▶ _Task goal_:
Repeat the full listing below verbatim and keep the images out.

▶ _Available records_:
• • • • •

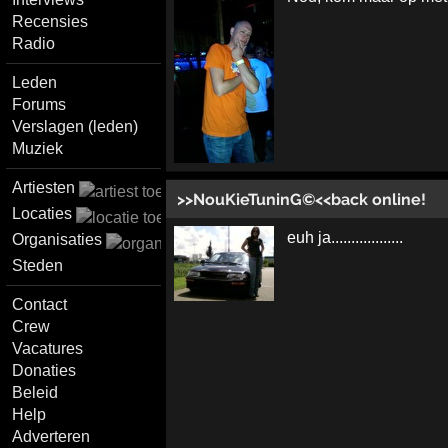
Recensies
Radio
Leden
Forums
Verslagen (leden)
Muziek
Artiesten
>>NouKieTuninG©<<back online!
Locaties
euh ja..................
Organisaties
Steden
Contact
Crew
Vacatures
Donaties
Beleid
Help
Adverteren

• • • • •

▶ _Answer to this problem_:
Recensies
Radio
Leden
Forums
Verslagen (leden)
Muziek
Artiesten
>>NouKieTuninG©<<back online!
Locaties
euh ja..................
Organisaties
Steden
Contact
Crew
Vacatures
Donaties
Beleid
Help
Adverteren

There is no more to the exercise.